(Given entries)

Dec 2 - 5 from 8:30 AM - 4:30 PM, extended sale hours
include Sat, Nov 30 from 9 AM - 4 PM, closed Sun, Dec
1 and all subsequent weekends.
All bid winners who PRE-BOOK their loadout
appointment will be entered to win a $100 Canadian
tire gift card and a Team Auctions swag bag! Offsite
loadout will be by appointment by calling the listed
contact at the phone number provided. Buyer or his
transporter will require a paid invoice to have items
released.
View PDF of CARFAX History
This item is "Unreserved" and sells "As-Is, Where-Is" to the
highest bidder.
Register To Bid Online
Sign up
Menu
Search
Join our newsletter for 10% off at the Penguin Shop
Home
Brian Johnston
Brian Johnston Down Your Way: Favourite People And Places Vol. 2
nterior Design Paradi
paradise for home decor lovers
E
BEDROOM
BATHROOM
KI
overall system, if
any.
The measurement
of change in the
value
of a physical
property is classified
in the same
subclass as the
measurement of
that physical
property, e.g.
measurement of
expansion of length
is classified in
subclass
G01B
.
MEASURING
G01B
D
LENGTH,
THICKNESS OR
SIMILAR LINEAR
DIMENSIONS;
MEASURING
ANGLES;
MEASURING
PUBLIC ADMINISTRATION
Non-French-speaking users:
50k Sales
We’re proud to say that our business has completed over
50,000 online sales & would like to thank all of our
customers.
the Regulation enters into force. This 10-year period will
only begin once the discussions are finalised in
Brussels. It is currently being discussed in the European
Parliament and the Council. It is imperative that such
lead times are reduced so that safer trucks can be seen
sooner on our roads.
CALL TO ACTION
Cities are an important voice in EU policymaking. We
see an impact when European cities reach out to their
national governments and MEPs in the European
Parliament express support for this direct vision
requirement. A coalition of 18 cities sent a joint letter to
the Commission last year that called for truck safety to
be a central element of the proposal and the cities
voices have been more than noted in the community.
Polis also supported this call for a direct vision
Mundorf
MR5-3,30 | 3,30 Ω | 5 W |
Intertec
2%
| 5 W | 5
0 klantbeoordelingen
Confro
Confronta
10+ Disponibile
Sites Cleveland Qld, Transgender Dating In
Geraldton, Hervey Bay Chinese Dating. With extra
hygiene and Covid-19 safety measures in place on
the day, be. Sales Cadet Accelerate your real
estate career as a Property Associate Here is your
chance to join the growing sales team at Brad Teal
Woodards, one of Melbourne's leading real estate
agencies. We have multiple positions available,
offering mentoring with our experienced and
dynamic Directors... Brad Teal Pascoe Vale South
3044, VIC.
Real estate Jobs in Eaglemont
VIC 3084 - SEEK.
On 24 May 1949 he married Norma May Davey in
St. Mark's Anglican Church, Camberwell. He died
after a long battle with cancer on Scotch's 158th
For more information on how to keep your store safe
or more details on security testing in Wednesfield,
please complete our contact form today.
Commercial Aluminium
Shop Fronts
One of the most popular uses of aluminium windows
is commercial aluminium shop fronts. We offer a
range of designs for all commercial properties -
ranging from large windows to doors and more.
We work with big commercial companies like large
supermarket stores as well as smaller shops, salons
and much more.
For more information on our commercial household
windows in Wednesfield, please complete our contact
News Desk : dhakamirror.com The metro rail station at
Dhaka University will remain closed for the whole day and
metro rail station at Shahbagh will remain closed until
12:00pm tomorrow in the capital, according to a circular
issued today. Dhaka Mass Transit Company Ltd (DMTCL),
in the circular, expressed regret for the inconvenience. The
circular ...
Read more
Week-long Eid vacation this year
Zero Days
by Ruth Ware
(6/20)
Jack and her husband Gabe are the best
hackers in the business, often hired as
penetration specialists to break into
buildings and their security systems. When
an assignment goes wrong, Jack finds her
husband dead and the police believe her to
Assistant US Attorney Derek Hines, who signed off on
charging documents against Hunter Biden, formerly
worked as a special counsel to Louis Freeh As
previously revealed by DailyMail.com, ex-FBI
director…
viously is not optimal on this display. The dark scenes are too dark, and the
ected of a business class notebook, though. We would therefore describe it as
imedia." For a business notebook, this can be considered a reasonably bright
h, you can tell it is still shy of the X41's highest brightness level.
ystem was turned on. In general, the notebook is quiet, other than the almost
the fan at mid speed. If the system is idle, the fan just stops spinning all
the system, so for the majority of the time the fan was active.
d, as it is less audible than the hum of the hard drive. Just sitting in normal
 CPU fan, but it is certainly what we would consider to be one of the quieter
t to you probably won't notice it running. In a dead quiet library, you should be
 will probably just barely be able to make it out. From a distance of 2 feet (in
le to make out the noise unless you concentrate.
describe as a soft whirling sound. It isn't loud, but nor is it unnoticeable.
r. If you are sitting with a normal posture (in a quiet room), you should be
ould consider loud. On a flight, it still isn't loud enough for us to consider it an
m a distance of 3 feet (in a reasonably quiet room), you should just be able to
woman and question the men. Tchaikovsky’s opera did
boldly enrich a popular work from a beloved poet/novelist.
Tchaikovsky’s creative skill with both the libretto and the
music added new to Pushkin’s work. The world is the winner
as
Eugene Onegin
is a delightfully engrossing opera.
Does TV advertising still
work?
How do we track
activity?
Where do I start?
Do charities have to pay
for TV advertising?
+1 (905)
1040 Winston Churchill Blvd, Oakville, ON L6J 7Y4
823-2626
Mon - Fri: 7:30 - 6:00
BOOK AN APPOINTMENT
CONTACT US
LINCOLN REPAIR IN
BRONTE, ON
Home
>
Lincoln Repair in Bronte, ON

(End Given entries)

→ Your objective: For this task, write out exactly the lines of the entries above, starting at the line with "Sites Cleveland Qld, Transgender Dating In" and ending at the line with "viously is not", both included, and no others.

→ Finished exercise:
Sites Cleveland Qld, Transgender Dating In
Geraldton, Hervey Bay Chinese Dating. With extra
hygiene and Covid-19 safety measures in place on
the day, be. Sales Cadet Accelerate your real
estate career as a Property Associate Here is your
chance to join the growing sales team at Brad Teal
Woodards, one of Melbourne's leading real estate
agencies. We have multiple positions available,
offering mentoring with our experienced and
dynamic Directors... Brad Teal Pascoe Vale South
3044, VIC.
Real estate Jobs in Eaglemont
VIC 3084 - SEEK.
On 24 May 1949 he married Norma May Davey in
St. Mark's Anglican Church, Camberwell. He died
after a long battle with cancer on Scotch's 158th
For more information on how to keep your store safe
or more details on security testing in Wednesfield,
please complete our contact form today.
Commercial Aluminium
Shop Fronts
One of the most popular uses of aluminium windows
is commercial aluminium shop fronts. We offer a
range of designs for all commercial properties -
ranging from large windows to doors and more.
We work with big commercial companies like large
supermarket stores as well as smaller shops, salons
and much more.
For more information on our commercial household
windows in Wednesfield, please complete our contact
News Desk : dhakamirror.com The metro rail station at
Dhaka University will remain closed for the whole day and
metro rail station at Shahbagh will remain closed until
12:00pm tomorrow in the capital, according to a circular
issued today. Dhaka Mass Transit Company Ltd (DMTCL),
in the circular, expressed regret for the inconvenience. The
circular ...
Read more
Week-long Eid vacation this year
Zero Days
by Ruth Ware
(6/20)
Jack and her husband Gabe are the best
hackers in the business, often hired as
penetration specialists to break into
buildings and their security systems. When
an assignment goes wrong, Jack finds her
husband dead and the police believe her to
Assistant US Attorney Derek Hines, who signed off on
charging documents against Hunter Biden, formerly
worked as a special counsel to Louis Freeh As
previously revealed by DailyMail.com, ex-FBI
director…
viously is not optimal on this display. The dark scenes are too dark, and the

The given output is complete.